Transparency International Malaysia has urged the SC to do an independent investigation as this matter is of public interest, the non-governmental organisation said yesterday.

At the outset, AirAsia said the company was neither involved in the SFO’s investigation of Airbus nor given any opportunity to provide any information or clarification to the SFO.

As a customer of Airbus since 2005, AirAsia maintained that it never made purchase decisions that were premised on an Airbus sponsorship and “all negotiations and dealings leading to the signing of any aircraft purchase agreement have been undertaken directly with Airbus on an arm’s length basis, and without the involvement of any third parties or intermediaries”.

The court document submitted by SFO, which a soft copy was published on its website, stated that 180 aircraft — out of 406 units ordered by AirAsia and AAX from Airbus between October 2005 and November 2014 — were secured by way of improper payments and the offer of a further improper payment.
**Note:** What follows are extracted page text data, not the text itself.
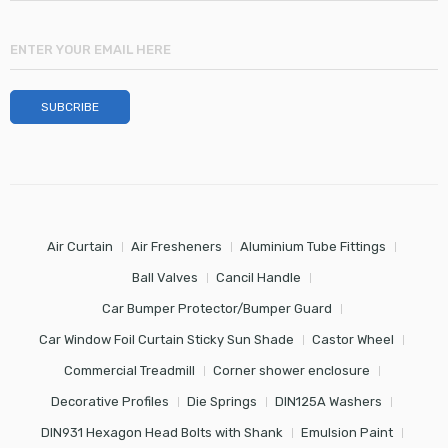
Air Curtain
Air Fresheners
Aluminium Tube Fittings
Ball Valves
Cancil Handle
Car Bumper Protector/Bumper Guard
Car Window Foil Curtain Sticky Sun Shade
Castor Wheel
Commercial Treadmill
Corner shower enclosure
Decorative Profiles
Die Springs
DIN125A Washers
DIN931 Hexagon Head Bolts with Shank
Emulsion Paint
The contracts that were the subject of the agreed wrongdoing are 64 units of A320neo with a purchase agreement on Dec 13, 2012; 36 units of A320ceo (Dec 13, 2012); 25 units of A330-300 (Dec 18, 2013); and 55 units of A330-900neo (Nov 24, 2014), according to the court document.
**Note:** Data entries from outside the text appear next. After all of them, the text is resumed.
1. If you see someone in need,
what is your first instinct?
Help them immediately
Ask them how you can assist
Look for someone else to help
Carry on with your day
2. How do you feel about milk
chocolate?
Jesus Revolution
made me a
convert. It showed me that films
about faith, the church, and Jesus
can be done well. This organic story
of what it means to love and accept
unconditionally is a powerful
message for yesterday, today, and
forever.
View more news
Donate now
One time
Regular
The payments that are subject to the agreed wrongdoing are US$10 million (RM40.97 million) on Oct 25, 2013; US$10 million (Nov 4, 2013); US$15 million (Dec 16, 2013); and US$15 million (Jan 9, 2015).

In one of the discussion excerpts as highlighted in the court document, Airbus Employee 1 (senior) emailed AirAsia Executive 1, saying: “Resending previous selfexplanatory mail with all details attached. Could be further discussed when I will be early next week in KL (Kuala Lumpur), should it be convenient to you.”

AirAsia Executive 1 replied: “Honestly (Airbus Employee 1 (senior)) I’m fed up. You owe me 4 million already and I’m owed 16 million in total. This shd (sic) have been paid (sic) ages ago when I bought three (sic) first 60 aircraft. I want my money and I want compensation…pay up. I want my whole 16 million now…”

In an email to AirAsia Executive 1, Airbus Employee 2 (senior) stated: “I have not seen all the papers relating to the sponsorship but in general, we need to have some internal link to AirAsia as we can’t get board approval simply to sponsor. Externally there is probably no need to link the two.”

In a separate excerpt, AirAsia Executive 1 emailed Airbus Employee 2 (senior), stating that: “We have kept our side of the deal…Pls don’t let us down…”, to which Airbus Employee 2 (senior) responded on the same day saying: “Now if I bend the rules any more I hope you will see I will end up in trouble…I [sic] standby my commitment of 50m and increase to 55m”.

Airbus in a statement said that it has stepped up its compliance programmes to avoid the recurrence of such misconducts.

“The settlements we have reached today turn the page on unacceptable business practices from the past. The strengthening of our compliance programmes at Airbus is designed to ensure that such misconduct cannot happen again,” Airbus board of directors chairperson Denis Ranque said, according to a Bernama report.

CEO Guillaume Faury said: “The agreements approved today with the French, the UK and the US authorities represent a very important milestone for us, allowing Airbus to move forward and further grow in a sustainable and responsible way. The lessons learned enable Airbus to position itself as the trusted and reliable partner we want to be.”